Lezioni sui prodotti tipici e concerti di musica folkloristica

Due giorni di musica e cultura gastronomica. È la quinta edizione di «La Campagna in città», il festival della campagna che vivacizzerà l’imminente Notte Bianca, l’8 e il 9 settembre. Quest’anno la manifestazione è dedicata al mondo della pastorizia e alla tradizione della transumanza. Ambientata nel Parco dell’Appia Antica, nell’area della Caffarella (con ingresso da largo Tacchi Venturi), «La Campagna in città» si propone di far incontrare in modo diretto la notevole offerta di prodotti e servizi della campagna romana con il suo naturale mercato, Roma. Il tutto incorniciato da concerti di musica popolare, organizzati da Ambrogio Sparagna. «C’è un’evidente analogia - spiega Sparagna - tra la cultura agricola e il recupero delle tradizioni popolari. Come ci sono tanti pani diversi per ogni paese che incontriamo, così esistono altrettanti canti tradizionali. Ogni paese ha la sua maniera di raccontare, costruire e gustare storie». I concerti saranno ispirati alla figura di Giufà, un contadino scemotto che attraversa molte culture del bacino del Mediterraneo. «Per una notte - continua Sparagna - opereremo una fusione delle musiche tradizionali mediterranee, contaminando i canti della campagna romana con i suoni di musicisti che appartengono a etnie differenti, ma ormai presenti nei nostri territori». Sul palco si alterneranno la Bandadriatica, proveniente dal Salento, Enzo Avitabile e i Bottari di Portici (Campania), Naat «King» Veliov e The Original Kocani Orkestar (Macedonia) e Gnawa Bambbar (Marocco).

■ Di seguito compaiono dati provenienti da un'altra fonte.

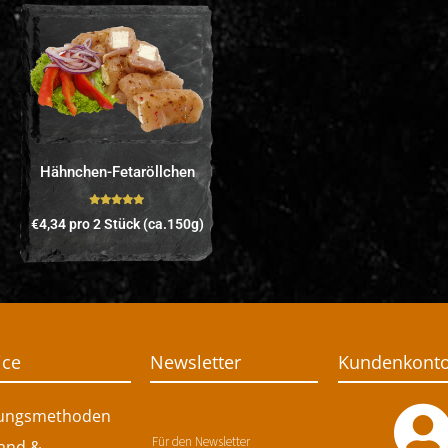
Hähnchen-Fetaröllchen
Bewertet mit
€
4,34
pro 2 Stück (ca.150g)
5.00
von 5
ice
Newsletter
Kundenkont
ungsmethoden
Für den Newsletter
and &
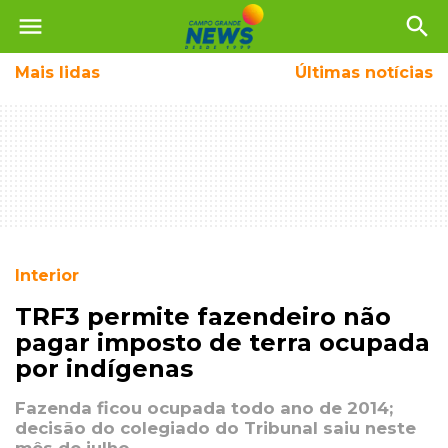
menu
search
Mais
lidas
Últimas notícias
Interior
TRF3 permite fazendeiro não
pagar imposto de terra ocupada
por indígenas
Fazenda ficou ocupada todo ano de 2014;
decisão do colegiado do Tribunal saiu neste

All’alba entrerà in scena l’Orchestra Popolare Italiana, diretta dallo stesso Sparagna, che suonerà insieme a Veliov, all’albanese Redi Hasa, al romeno Sandu Gruia «Sandokan», al turco Jasemin Sannino e al marocchino Abdenbi El Gadari. «Voglio che questo concerto - conclude Sparagna - rappresenti un volano per creare un momento di solidarietà tra le persone». I concerti saranno alimentati con energia solare, per ridurre al minimo i fattori inquinanti. Per rendere il risveglio più dolce, alle 8.30 sarà offerta ai presenti la tipica colazione romana a base di pizza e ricotta. Tra le novità anche la presenza del Consiglio Nazionale per la ricerca e sperimentazione in agricoltura (CRA), che organizza sei incontri: vere e proprie lezioni sulle qualità degli alimenti tipici italiani. Inoltre, per chi vuole imparare a fare il formaggio in casa, saranno disponibili dei laboratori.